### Task description
Reproduce the opening lines of the records exactly, up to and including the line in which "PROBLEMAS RESPIRATÓRIOS" occurs.
++++++
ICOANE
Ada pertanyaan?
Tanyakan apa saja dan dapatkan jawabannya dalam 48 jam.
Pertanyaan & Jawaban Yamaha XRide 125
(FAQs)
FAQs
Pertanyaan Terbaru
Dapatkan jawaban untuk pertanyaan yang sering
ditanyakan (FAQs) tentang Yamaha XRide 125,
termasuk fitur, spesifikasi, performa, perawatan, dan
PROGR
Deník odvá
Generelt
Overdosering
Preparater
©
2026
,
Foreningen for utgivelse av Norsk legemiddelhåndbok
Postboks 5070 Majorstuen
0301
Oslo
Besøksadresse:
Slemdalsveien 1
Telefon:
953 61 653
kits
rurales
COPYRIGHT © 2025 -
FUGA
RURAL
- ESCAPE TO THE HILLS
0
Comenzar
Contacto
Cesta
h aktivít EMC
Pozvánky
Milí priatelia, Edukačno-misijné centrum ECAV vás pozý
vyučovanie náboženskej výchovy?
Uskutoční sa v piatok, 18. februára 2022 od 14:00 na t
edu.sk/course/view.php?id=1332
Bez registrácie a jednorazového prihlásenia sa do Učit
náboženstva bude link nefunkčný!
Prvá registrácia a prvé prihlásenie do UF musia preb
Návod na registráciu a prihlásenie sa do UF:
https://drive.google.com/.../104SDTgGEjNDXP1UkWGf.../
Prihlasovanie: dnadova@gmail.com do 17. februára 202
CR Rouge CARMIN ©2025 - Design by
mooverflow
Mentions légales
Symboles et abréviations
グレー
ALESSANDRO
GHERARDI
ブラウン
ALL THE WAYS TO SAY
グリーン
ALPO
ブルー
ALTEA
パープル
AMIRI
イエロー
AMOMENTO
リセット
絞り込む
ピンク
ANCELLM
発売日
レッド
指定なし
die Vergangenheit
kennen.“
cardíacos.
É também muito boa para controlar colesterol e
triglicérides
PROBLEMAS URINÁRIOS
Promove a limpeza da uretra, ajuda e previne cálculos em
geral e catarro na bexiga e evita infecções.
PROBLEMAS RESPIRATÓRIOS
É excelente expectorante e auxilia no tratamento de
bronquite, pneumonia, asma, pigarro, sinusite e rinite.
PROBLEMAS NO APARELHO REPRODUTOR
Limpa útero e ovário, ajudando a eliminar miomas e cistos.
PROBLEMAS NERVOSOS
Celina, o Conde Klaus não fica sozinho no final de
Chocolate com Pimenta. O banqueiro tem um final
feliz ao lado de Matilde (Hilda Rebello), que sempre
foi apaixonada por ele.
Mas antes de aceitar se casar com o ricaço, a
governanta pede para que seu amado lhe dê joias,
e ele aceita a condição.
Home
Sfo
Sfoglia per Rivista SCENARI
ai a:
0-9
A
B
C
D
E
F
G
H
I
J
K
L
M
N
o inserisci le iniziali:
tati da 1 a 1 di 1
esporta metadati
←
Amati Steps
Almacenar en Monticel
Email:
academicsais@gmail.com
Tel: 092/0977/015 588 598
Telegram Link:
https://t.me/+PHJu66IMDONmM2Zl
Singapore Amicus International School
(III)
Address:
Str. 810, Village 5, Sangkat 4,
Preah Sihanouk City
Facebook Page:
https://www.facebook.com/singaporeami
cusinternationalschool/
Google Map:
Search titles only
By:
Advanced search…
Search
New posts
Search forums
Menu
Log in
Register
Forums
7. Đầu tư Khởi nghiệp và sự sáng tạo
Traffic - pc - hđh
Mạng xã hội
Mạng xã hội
++++++
### Completed exercise
ICOANE
Ada pertanyaan?
Tanyakan apa saja dan dapatkan jawabannya dalam 48 jam.
Pertanyaan & Jawaban Yamaha XRide 125
(FAQs)
FAQs
Pertanyaan Terbaru
Dapatkan jawaban untuk pertanyaan yang sering
ditanyakan (FAQs) tentang Yamaha XRide 125,
termasuk fitur, spesifikasi, performa, perawatan, dan
PROGR
Deník odvá
Generelt
Overdosering
Preparater
©
2026
,
Foreningen for utgivelse av Norsk legemiddelhåndbok
Postboks 5070 Majorstuen
0301
Oslo
Besøksadresse:
Slemdalsveien 1
Telefon:
953 61 653
kits
rurales
COPYRIGHT © 2025 -
FUGA
RURAL
- ESCAPE TO THE HILLS
0
Comenzar
Contacto
Cesta
h aktivít EMC
Pozvánky
Milí priatelia, Edukačno-misijné centrum ECAV vás pozý
vyučovanie náboženskej výchovy?
Uskutoční sa v piatok, 18. februára 2022 od 14:00 na t
edu.sk/course/view.php?id=1332
Bez registrácie a jednorazového prihlásenia sa do Učit
náboženstva bude link nefunkčný!
Prvá registrácia a prvé prihlásenie do UF musia preb
Návod na registráciu a prihlásenie sa do UF:
https://drive.google.com/.../104SDTgGEjNDXP1UkWGf.../
Prihlasovanie: dnadova@gmail.com do 17. februára 202
CR Rouge CARMIN ©2025 - Design by
mooverflow
Mentions légales
Symboles et abréviations
グレー
ALESSANDRO
GHERARDI
ブラウン
ALL THE WAYS TO SAY
グリーン
ALPO
ブルー
ALTEA
パープル
AMIRI
イエロー
AMOMENTO
リセット
絞り込む
ピンク
ANCELLM
発売日
レッド
指定なし
die Vergangenheit
kennen.“
cardíacos.
É também muito boa para controlar colesterol e
triglicérides
PROBLEMAS URINÁRIOS
Promove a limpeza da uretra, ajuda e previne cálculos em
geral e catarro na bexiga e evita infecções.
PROBLEMAS RESPIRATÓRIOS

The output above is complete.